Note: if you use a relatively new GPU, such as 5090 RTX as I use. VLLM may not have the wheel ready. You need to manually install pytorch and then.

Serving Models with vLLM

Primary LLM Service (DeepSeek-R1-7B) is a deepseek distilled QWEN model.

python -m vllm.entrypoints.openai.api_server \
    --model ./DeepSeek-R1-8B \
    --served-model-name deepseek-r1-8b \
    --host 0.0.0.0 \
    --port 8000 \
    --gpu-memory-utilization 0.9 \
    --max-model-len 20000 \
    --trust-remote-code

Note: On the 5090 with 24GB VRAM, this leaves 1-2GB free.

Cross-System Networking Challenges

The vllm service is running within WSL in Windows.

Connecting Docker Containers that also run within WLS to VLLM Services.
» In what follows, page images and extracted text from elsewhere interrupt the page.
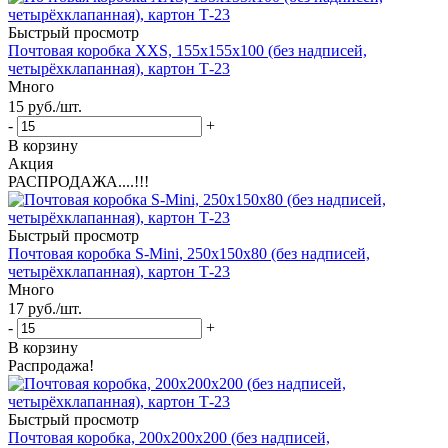
Быстрый просмотр
Почтовая коробка XXS, 155х155х100 (без надписей,
четырёхклапанная), картон Т-23
Много
15
руб.
/шт.
-
+
В корзину
Акция
РАСПРОДАЖА....!!!
Быстрый просмотр
Почтовая коробка S-Mini, 250х150х80 (без надписей,
четырёхклапанная), картон Т-23
Много
17
руб.
/шт.
-
+
В корзину
Распродажа!
Быстрый просмотр
Почтовая коробка, 200х200х200 (без надписей,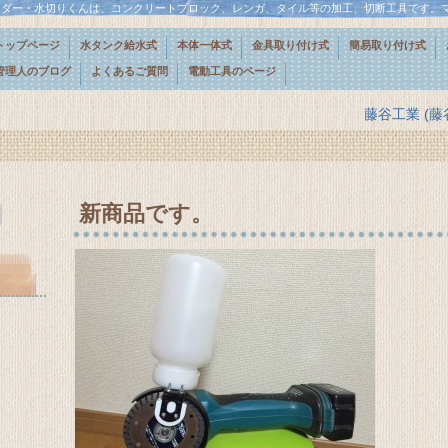
ンダー・水切りくんは、コンクリートブロック、レンガ、タイル等の加工、切断工具です。
トップページ
水タンク給水式
本体一体式
金具取り付け式
簡易取り付け式
管理人のブログ
よくあるご質問
電動工具のページ
藤谷工業 (
新商品です。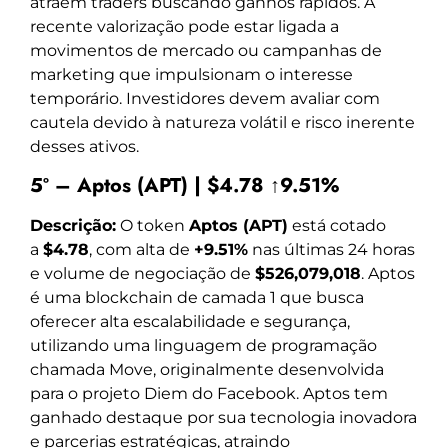
atraem traders buscando ganhos rápidos. A
recente valorização pode estar ligada a
movimentos de mercado ou campanhas de
marketing que impulsionam o interesse
temporário. Investidores devem avaliar com
cautela devido à natureza volátil e risco inerente
desses ativos.
5º – Aptos (APT) | $4.78 ↑9.51%
Descrição:
O token
Aptos (APT)
está cotado
a
$4.78
, com alta de
+9.51%
nas últimas 24 horas
e volume de negociação de
$526,079,018
. Aptos
é uma blockchain de camada 1 que busca
oferecer alta escalabilidade e segurança,
utilizando uma linguagem de programação
chamada Move, originalmente desenvolvida
para o projeto Diem do Facebook. Aptos tem
ganhado destaque por sua tecnologia inovadora
e parcerias estratégicas, atraindo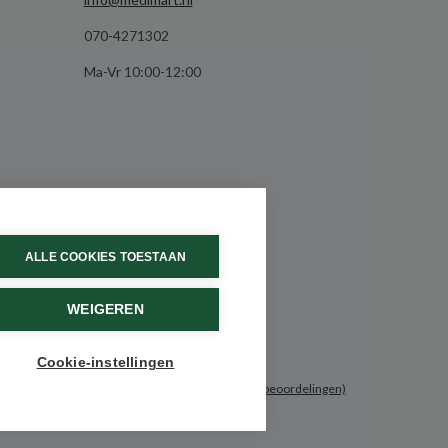
070-4271302
Ma-Vr 10:00-12:00
ALLE COOKIES TOESTAAN
WEIGEREN
Cookie-instellingen
9.6 / 10
(531 beoordelingen)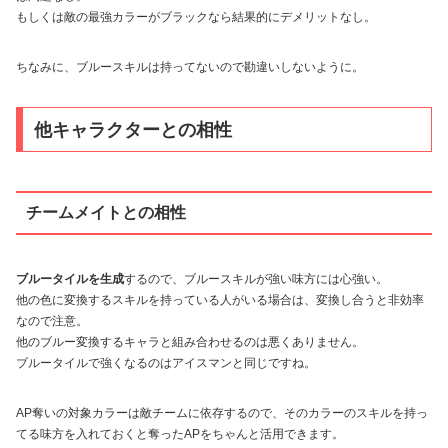
もしくは敵の最強カラーがブラックなら結果的にデメリットなし。
ちなみに、ブルースキルは持ってないので勘違いしないように。
他キャラクターとの相性
チームメイトとの相性
ブルータイルを生成
するので、ブルースキルが強い味方には心強い。
他の色に変換するスキルを持っている人がいる場合は、変換し合うと非効率
なので注意。
他のブルー変換するキャラと組み合わせるのは悪くありません。
ブルータイルで強くなるのはアイスマンと同じですね。
AP奪いの対象カラーは敵チームに依存するので、そのカラーのスキルを持っ
てる味方を入れておくと奪ったAPをちゃんと活用できます。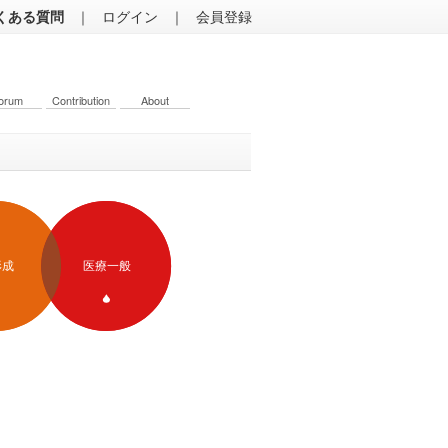
くある質問
｜
ログイン
｜
会員登録
orum
Contribution
About
形成
医療一般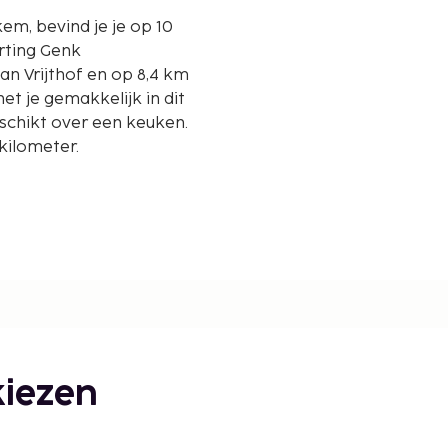
kem, bevind je je op 10
rting Genk
 je gemakkelijk in dit
eschikt over een keuken.
kilometer.
iezen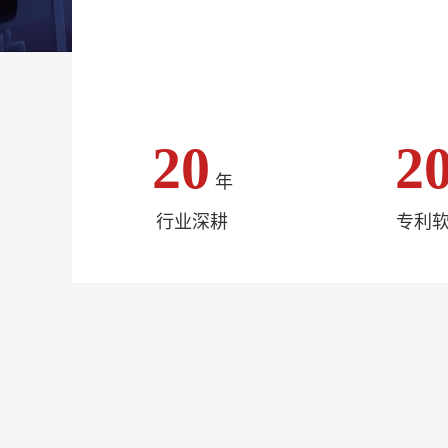
20
2
年
行业深耕
专利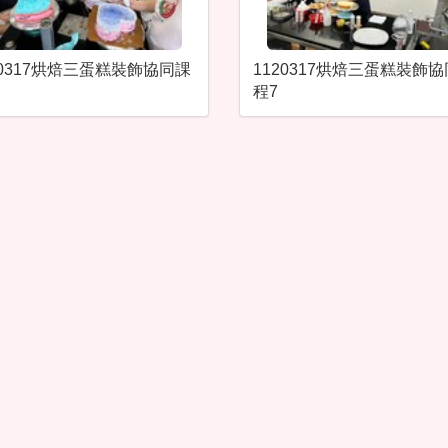
20317烘焙三蛋糕裝飾協同課
1120317烘焙三蛋糕裝飾
程7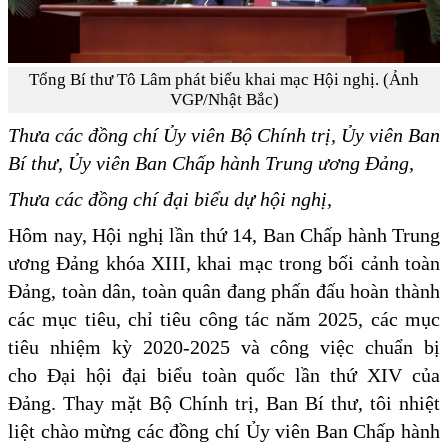
Tổng Bí thư Tô Lâm phát biểu khai mạc Hội nghị. (Ảnh
VGP/Nhật Bắc)
T
hưa các đồng chí Ủy viên
Bộ Chính trị, Ủy viên Ban
Bí thư, Ủy viên Ban Chấp hành
Trung ương
Đảng,
Thưa
các đồng chí đại biểu dự hội nghị,
Hôm nay, Hội nghị lần thứ 14, Ban Chấp hành Trung
ương Đảng khóa XIII, khai mạc trong bối cảnh toàn
Đảng, toàn dân, toàn quân đang phấn đấu hoàn thành
các mục tiêu, chỉ tiêu công tác năm 2025, các mục
tiêu nhiệm kỳ 2020-2025 và công việc chuẩn bị
cho Đại hội đại biểu toàn quốc lần thứ XIV của
Đảng. Thay mặt Bộ Chính trị, Ban Bí thư, tôi nhiệt
liệt chào mừng các đồng chí Ủy viên Ban Chấp hành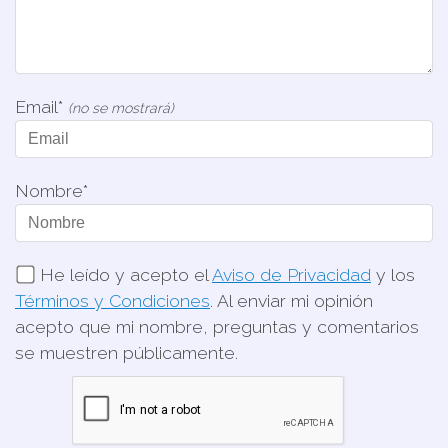
Email*
(no se mostrará)
Nombre*
He leído y acepto el
Aviso de Privacidad
y los
Términos y Condiciones
. Al enviar mi opinión
acepto que mi nombre, preguntas y comentarios
se muestren públicamente.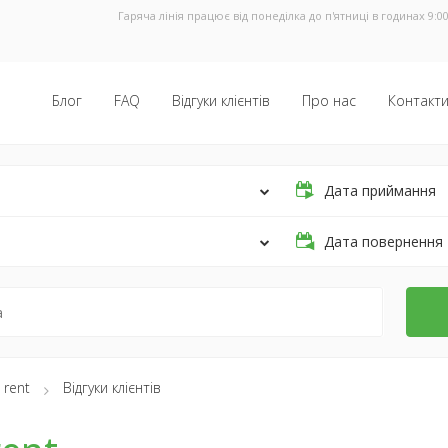
Гаряча лінія працює від понеділка до п'ятниці в годинах 9:00
Блог
FAQ
Відгуки клієнтів
Про нас
Контакт
Дата приймання
Дата повернення
 rent
Відгуки клієнтів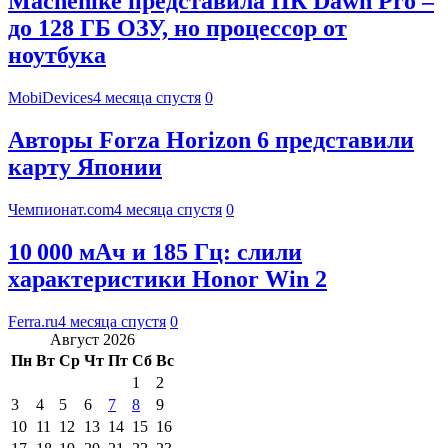
Machenike представила ПК Dawn Pro –
до 128 ГБ ОЗУ, но процессор от
ноутбука
MobiDevices
4 месяца спустя
0
Авторы Forza Horizon 6 представили
карту Японии
Чемпионат.com
4 месяца спустя
0
10 000 мАч и 185 Гц: слили
характеристики Honor Win 2
Ferra.ru
4 месяца спустя
0
Август 2026
Пн
Вт
Ср
Чт
Пт
Сб
Вс
1
2
3
4
5
6
7
8
9
10
11
12
13
14
15
16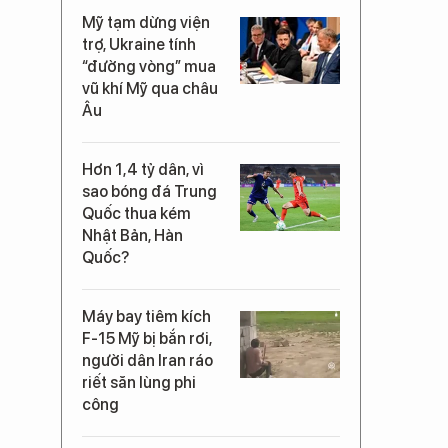
Mỹ tạm dừng viện
trợ, Ukraine tính
“đường vòng” mua
vũ khí Mỹ qua châu
Âu
Hơn 1,4 tỷ dân, vì
sao bóng đá Trung
Quốc thua kém
Nhật Bản, Hàn
Quốc?
Máy bay tiêm kích
F-15 Mỹ bị bắn rơi,
người dân Iran ráo
riết săn lùng phi
công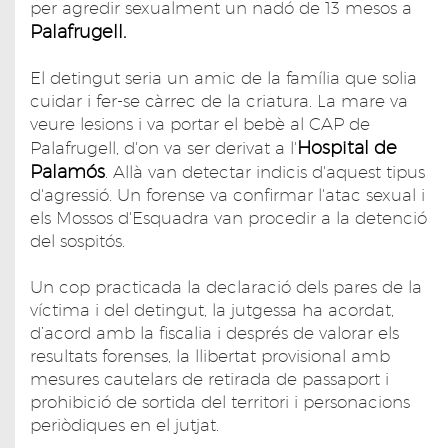
per agredir sexualment un nadó de 13 mesos a
Palafrugell.
El detingut seria un amic de la família que solia
cuidar i fer-se càrrec de la criatura. La mare va
veure lesions i va portar el bebè al CAP de
Hospital de
Palafrugell, d'on va ser derivat a l'
Palamós
. Allà van detectar indicis d'aquest tipus
d'agressió. Un forense va confirmar l'atac sexual i
els Mossos d'Esquadra van procedir a la detenció
del sospitós.
Un cop practicada la declaració dels pares de la
víctima i del detingut, la jutgessa ha acordat,
d’acord amb la fiscalia i després de valorar els
resultats forenses, la llibertat provisional amb
mesures cautelars de retirada de passaport i
prohibició de sortida del territori i personacions
periòdiques en el jutjat.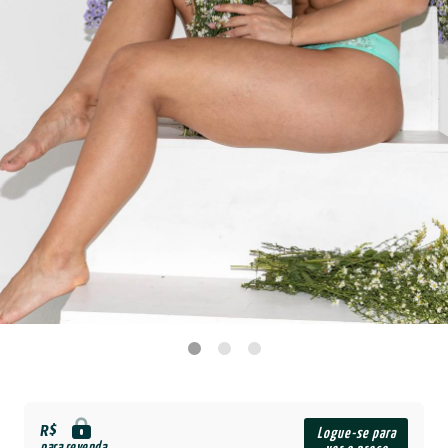
R$
Logue-se para
para revenda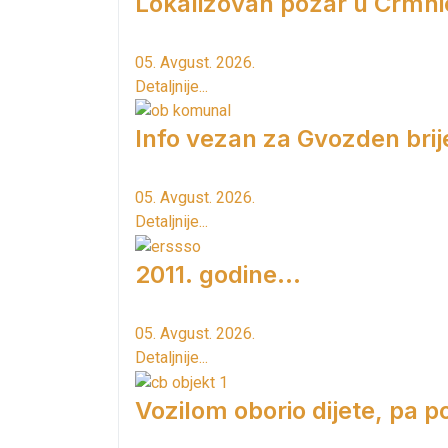
Lokalizovan požar u Crmni
05. Avgust. 2026.
Detaljnije...
Info vezan za Gvozden brij
05. Avgust. 2026.
Detaljnije...
2011. godine...
05. Avgust. 2026.
Detaljnije...
Vozilom oborio dijete, pa p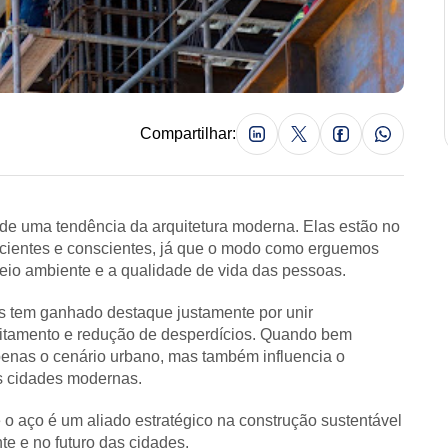
Compartilhar:
de uma tendência da arquitetura moderna. Elas estão no
ficientes e conscientes, já que o modo como erguemos
io ambiente e a qualidade de vida das pessoas.
s tem ganhado destaque justamente por unir
eitamento e redução de desperdícios. Quando bem
penas o cenário urbano, mas também influencia o
s cidades modernas.
o aço é um aliado estratégico na construção sustentável
te e no futuro das cidades.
For example, when you deploy Dify or RagFlow in WSL docker, you can input http://172.17.0.1:8000/v1 as the API url. Do not use wsl ip, as it may change after reboot. In my laptop, I need to use 172.17.0.1 to connect successfully, as it is Docker wsl gateway.

Exposing WSL Services to LAN.

To make vLLm accessible to other machines (like the Linux server):

  1. Port forwarding on Windows:
    # Forward port 8000 to WSL (run as Admin)
    netsh interface portproxy add v4tov4 listenport=8000 listenaddress=0.0.0.0 connectport=8000 connectaddress=172.28.139.149
    # Verify rules
    netsh interface portproxy show all
    
  2. Firewall configuration:
    netsh advfirewall firewall add rule name="vLLM Port 8000" dir=in action=allow protocol=TCP localport=8000
    
  3. Remote configuration:
    # On Linux server accessing the Windows host
    "vllm_base_url": "http://192.168.10.3:8000/v1"
    

Conclusion

This hybrid setup proves that with proper configuration:

  • WSL2 can serve as a viable Linux development environment for GPU workloads
  • Cross-system model serving is possible with careful networking setup
  • Modern Windows/Linux interoperability has reached a practical level for ML workloads

The entire system now serves as a powerful platform for developing and testing RAG applications with multiple specialized models working in concert.